# Is there a link where we can check what all NOCs were invited in the past year?



## NadafNadaf (Jan 7, 2021)

Can we check which Occupation categories were invited for 2020? is there a database/link which we can refer for this information?


----------



## JGK (Dec 12, 2009)

Canadian Immigration doesn't work like that any more, everybody goes into a pool and if you exceed the points threshold you get an invite


----------



## NadafNadaf (Jan 7, 2021)

JGK said:


> Canadian Immigration doesn't work like that any more, everybody goes into a pool and if you exceed the points threshold you get an invite


 Thanks, the reason i why I ask is, if at all my NOC is not in demand, no point in proceeding further. hence is there a way to find out the occupations in demand?


----------



## WestCoastCanadianGirl (Mar 17, 2012)

It doesn’t work that way at the federal level... everyone enters the Express Entry pool based on merit.
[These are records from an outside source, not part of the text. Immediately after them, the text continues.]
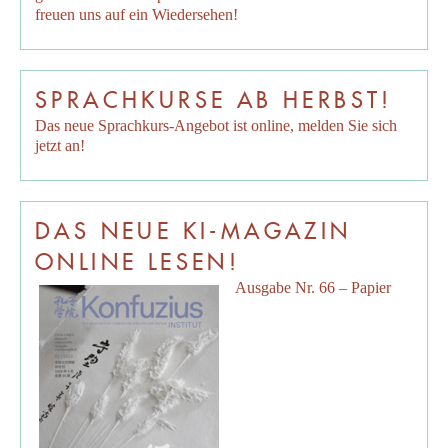
freuen uns auf ein Wiedersehen!
SPRACHKURSE AB HERBST!
Das neue Sprachkurs-Angebot ist online, melden Sie sich
jetzt an!
DAS NEUE KI-MAGAZIN
ONLINE LESEN!
Ausgabe Nr. 66 – Papier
If your CRS is high enough to be chosen in a draw and there are enough invitations allocated to the draw to include your place in the queue then you will receive one. It doesn’t matter if you’re a CEO of a multinational corporation or a pastry chef who speaks English and French... as long as you have a high enough CRS rank you both have an equal chance of getting an ITA.
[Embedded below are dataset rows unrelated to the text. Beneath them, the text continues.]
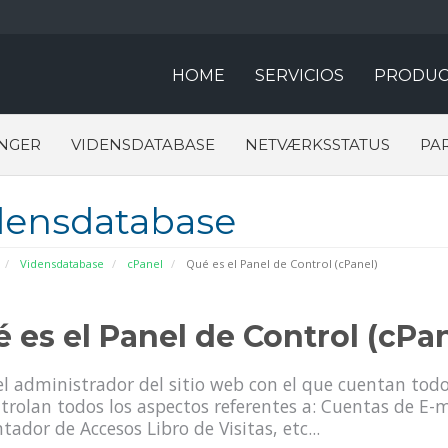
HOME
SERVICIOS
PRODUC
NGER
VIDENSDATABASE
NETVÆRKSSTATUS
PA
densdatabase
Vidensdatabase
cPanel
Qué es el Panel de Control (cPanel)
 es el Panel de Control (cPan
el administrador del sitio web con el que cuentan todo
trolan todos los aspectos referentes a: Cuentas de E
tador de Accesos Libro de Visitas, etc...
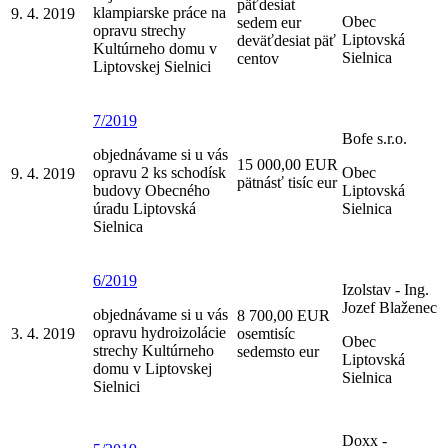
päťdesiat
klampiarske práce na
9. 4. 2019
Obec
sedem eur
opravu strechy
Liptovská
deväťdesiat päť
Kultúrneho domu v
Sielnica
centov
Liptovskej Sielnici
7/2019
Bofe s.r.o.
objednávame si u vás
15 000,00 EUR
opravu 2 ks schodísk
Obec
9. 4. 2019
pätnásť tisíc eur
budovy Obecného
Liptovská
úradu Liptovská
Sielnica
Sielnica
6/2019
Izolstav - Ing.
Jozef Blaženec
objednávame si u vás
8 700,00 EUR
opravu hydroizolácie
3. 4. 2019
osemtisíc
Obec
strechy Kultúrneho
sedemsto eur
Liptovská
domu v Liptovskej
Sielnica
Sielnici
Doxx -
ON THE OTHER HAND, if you are looking to get a Provincial Nomination in order to get the extra points it offers towards your CRS rank, then yes your skill set comes into consideration.

PNP is run at the Provincial level. Each province sets up its own rules and regulations and no province can force another to change its rules. You need to check the relevant website of the province you wish to move to to see what occupations are in demand as each province will have their own requirements separate from the rest of the country. 

You _do *not *_need a PNP to enter the Express Entry pool but you _do_ need the Express Entry program if you want to apply to come to Canada.


----------



## NadafNadaf (Jan 7, 2021)

WestCoastCanadianGirl said:


> It doesn’t work that way at the federal level... everyone enters the Express Entry pool based on merit. If your CRS is high enough to be chosen in a draw and there are enough invitations allocated to the draw to include your place in the queue then you will receive one. It doesn’t matter if you’re a CEO of a multinational corporation or a pastry chef who speaks English and French... as long as you have a high enough CRS rank you both have an equal chance of getting an ITA.
> 
> ON THE OTHER HAND, if you are looking to get a Provincial Nomination in order to get the extra points it offers towards your CRS rank, then yes your skill set comes into consideration.
> 
> ...


Thanks for the super detailed response, my points are 407, and if i understand correctly, the current trend fluctuates anywhere between 450-475. what would be your suggestion in this case? PNP or not? Thanks again, appreciate your time on this


----------